Sep 14 2008
Editing Act IIPosted In News & Updates
This will destroy us
Posted In: (Not categorized)
If it isn’t enough that the medical community is at war against all the outside factors that are stripping away the ability for us to take care of patients, there is also a battle raging amongst the providers themselves. This battle is over the role, and of course payment, of “mid-level providers.” That would include physician assistants, nurse practitioners and certified registered nurse anesthetists. In my 6 years of medical practice as an emergency physician, and my 7 years of medical training, I have worked with many mid-levels in many situations. And I have seen the appropriate use and of course then unfortunate reality of using these mostly altruistic people.
As a recent Wall Street Journal article pointed out, some of these nurses with advanced degrees (usually master’s degree after getting an RN degree) are making much more money than some primary care physicians with medical degrees. The article and ensuing comments from readers shows a marked division between seemingly two camps.

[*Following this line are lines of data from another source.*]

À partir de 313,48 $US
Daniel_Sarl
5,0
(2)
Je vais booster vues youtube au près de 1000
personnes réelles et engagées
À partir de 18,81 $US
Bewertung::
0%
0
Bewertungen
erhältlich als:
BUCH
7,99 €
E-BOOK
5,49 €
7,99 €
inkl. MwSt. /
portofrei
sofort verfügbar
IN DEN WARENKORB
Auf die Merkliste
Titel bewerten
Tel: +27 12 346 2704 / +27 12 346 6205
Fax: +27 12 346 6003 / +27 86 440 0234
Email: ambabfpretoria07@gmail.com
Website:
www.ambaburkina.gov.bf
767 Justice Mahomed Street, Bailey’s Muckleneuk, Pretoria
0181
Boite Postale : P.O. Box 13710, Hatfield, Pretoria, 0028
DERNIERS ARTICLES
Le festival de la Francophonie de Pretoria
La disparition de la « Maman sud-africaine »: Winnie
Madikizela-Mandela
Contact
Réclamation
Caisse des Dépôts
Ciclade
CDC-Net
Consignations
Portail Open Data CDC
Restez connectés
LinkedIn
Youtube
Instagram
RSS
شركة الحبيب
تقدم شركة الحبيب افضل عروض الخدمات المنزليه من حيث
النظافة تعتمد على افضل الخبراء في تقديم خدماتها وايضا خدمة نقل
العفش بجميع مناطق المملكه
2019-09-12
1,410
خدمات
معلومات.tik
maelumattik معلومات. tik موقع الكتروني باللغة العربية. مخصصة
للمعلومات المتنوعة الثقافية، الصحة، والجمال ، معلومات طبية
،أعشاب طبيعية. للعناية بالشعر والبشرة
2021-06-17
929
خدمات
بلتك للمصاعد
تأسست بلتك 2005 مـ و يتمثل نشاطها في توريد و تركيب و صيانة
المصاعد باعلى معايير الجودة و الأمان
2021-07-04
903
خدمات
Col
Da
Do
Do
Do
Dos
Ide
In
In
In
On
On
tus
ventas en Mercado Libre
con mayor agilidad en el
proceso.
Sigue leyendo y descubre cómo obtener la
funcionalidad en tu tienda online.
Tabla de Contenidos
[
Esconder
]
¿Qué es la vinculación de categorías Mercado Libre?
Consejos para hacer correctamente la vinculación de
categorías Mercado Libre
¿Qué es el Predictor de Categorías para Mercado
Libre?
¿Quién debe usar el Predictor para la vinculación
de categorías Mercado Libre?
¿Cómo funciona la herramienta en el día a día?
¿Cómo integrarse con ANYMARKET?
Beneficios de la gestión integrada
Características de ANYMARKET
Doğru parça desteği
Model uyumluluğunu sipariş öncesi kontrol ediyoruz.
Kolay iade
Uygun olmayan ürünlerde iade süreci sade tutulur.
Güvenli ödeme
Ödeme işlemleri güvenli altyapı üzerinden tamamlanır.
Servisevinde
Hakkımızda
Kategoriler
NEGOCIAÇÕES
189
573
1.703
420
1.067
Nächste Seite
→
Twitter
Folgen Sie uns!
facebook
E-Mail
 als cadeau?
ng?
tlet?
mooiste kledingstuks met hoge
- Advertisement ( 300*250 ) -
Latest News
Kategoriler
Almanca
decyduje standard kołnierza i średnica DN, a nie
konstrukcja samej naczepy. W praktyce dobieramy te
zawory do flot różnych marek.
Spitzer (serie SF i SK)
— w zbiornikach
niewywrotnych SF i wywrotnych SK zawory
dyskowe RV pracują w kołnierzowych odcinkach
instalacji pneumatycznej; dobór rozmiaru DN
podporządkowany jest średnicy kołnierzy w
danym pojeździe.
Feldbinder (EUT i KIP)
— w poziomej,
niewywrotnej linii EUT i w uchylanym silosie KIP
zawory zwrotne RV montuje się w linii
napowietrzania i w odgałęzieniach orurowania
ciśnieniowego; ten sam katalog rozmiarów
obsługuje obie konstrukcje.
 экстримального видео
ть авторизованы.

The first includes mostly physicians who feel that 12-15 years of higher education and knowledge should lead to more earning potential than a master’s level education mixed with some clinical experience.
The second camp are mainly the nurses and their supporters who say that a certified nurse anesthetist performs “99%” of all that their supervising anesthesiologists (an MD) can do and they should get paid at the same level instead of 60% of an average anesthesiologist.
I am married to a critical care anesthesiologist, and I am an MD, so I am for sure in the camp that when I need a surgery only someone with a medical degree will do my anesthesia. They are better trained and studies show when you factor out case by case basis those with medical degrees have less complications. 2 years of extra schooling doesn’t equal the knowledge gained in medical school and training, no matter how many years of experience. It is one thing to know and follow a protocol. But to understand a medical issue to it’s very scientific core and react when a situation goes bad, takes more than limited training can provide. This is not to say that nurse anesthetists can’t continue their role in medicine. And that is to make money for the hospital.
Lost in this discussion is the fact that anesthesiologists and nurse anesthetist get paid a lot of money because they work in a situation that makes money. Surgeries can not go forward without some one to take the patient under and most surgeries are money makers for the hospital. And this money must be used to pay for the thousands of money losers that a hospital provides everyday. Like the primary care or pediatric clinic, or the internist that admits the 30 year old with chest pain that really has gas, strictly out of fear of malpractice.
Anesthesiologist should make good money, as a nurse anesthetist that helps drive that system should as well. But a system that rewards magic bullet medicine and not preventive medicine is a broken one. And a society that values the number of home runs you hit more than it’s healthcare providers is broken as well. No it is not the athlete or the anesthetist fault that the market pays them well, but these things do have ripple effects on other things, like money available for primary care maintenance and ultimately the number of doctors who go into primary care. This cycle is conveniently why we need to use mid level providers in the first place. Pediatricians, family doctors and internists shouldn’t be pissed they make less than a nurse with have the education they do. But their patients sure should be.
Can we put a price on our health? Lawyers try to all the time. Europe does it when it rations care for it’s social healthcare system. Paying more to cut out the cancer and the radiation to shrink the tumor than to a primary care doctor and to the patient in incentives to prevent the cancer in the first place is backwards thinking. For my money, preventing diabetes is cash better spent than paying hugh amounts of money for diabetes related hospital admissions and diabetic drugs after the fact. And who can help prevent this? Primary care doctors.
Give them time (money), resources ( money) and help (money) and they can utilize every advantage for prevention. We all know we must maintain a car or it will break down prematurely. Why is it so hard to get that concept to stick towards the health of our own living organisms? If we can keep our original engines running it would benefit everyone, through less pain and suffering and less health care money spent per person. Then the nurse anesthetist and anesthesiologist would really have something to fight over...fewer cases.
But you do realize the only way for you to ensure that an MD performs your anesthetic is to have your surgery performed in a setting that only has MD anesthesia providers. Otherwise, you can be assured that the "hands on" anesthesia will be performed by a CRNA.